At least for now, the project is on hold, said Wilson, the 24-year-old director and co-founder of Defense Distributed, the online collective managing the Wiki Weapon Project. To legal experts and law enforcement officials, this particular situation falls under a new frontier of the law.

“It is unclear if what we are doing is legal or illegal,” Wilson said Wednesday at his home. “We have turned around and realized that technology got ahead of the law, and I am not saying this with any hubris.”
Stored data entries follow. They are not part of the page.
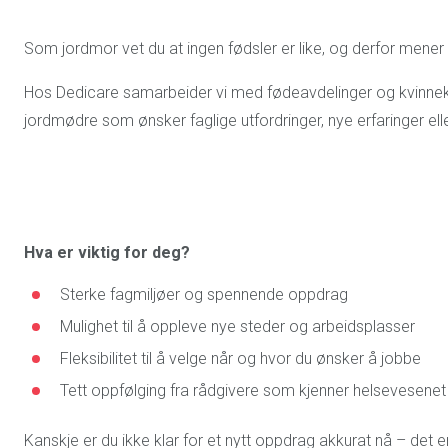
Som jordmor vet du at ingen fødsler er like, og derfor mener vi
Hos Dedicare samarbeider vi med fødeavdelinger og kvinnekl
jordmødre som ønsker faglige utfordringer, nye erfaringer eller
Hva er viktig for deg?
Sterke fagmiljøer og spennende oppdrag
Mulighet til å oppleve nye steder og arbeidsplasser
Fleksibilitet til å velge når og hvor du ønsker å jobbe
Tett oppfølging fra rådgivere som kjenner helsevesenet
Kanskje er du ikke klar for et nytt oppdrag akkurat nå – det er 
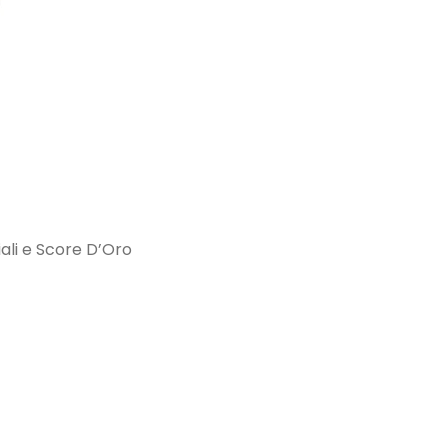
iali e Score D’Oro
A license is not required to manufacture certain types of guns if they are not intended for sale. But whether the Wiki Weapon prototype falls under that category depends on whom you ask, and Wilson said he is not willing to risk that question in court and is applying for a license.

Michael Reyes, resident agent in charge of the ATF Austin office, said it had received a referral on Wilson because his project had received so much buzz on the Internet. But Wilson visited the office Monday on his own accord — before agents reached out to him — because he had questions about the license process and legalities of his project. Wilson is not under investigation and has not broken any laws, Reyes said.

“Some of the questions we were able to answer, some we were not,” the resident agent said. “If you are going to manufacture or be in the business of manufacturing, then you need a license, so it’s going to come back to whether you are in business.”

To anyone that has followed 3D printing technology, it's clear that it will transform our world in countless ways: Hospitals will be able to make custom hip replacements in their own building, kids can make their own action figures from downloadable plans, and people will potentially have the ability to make weapons in their home. This scenario, good and bad like much of our technological advances, is not that far from reality and will have the government scrambling to keep up.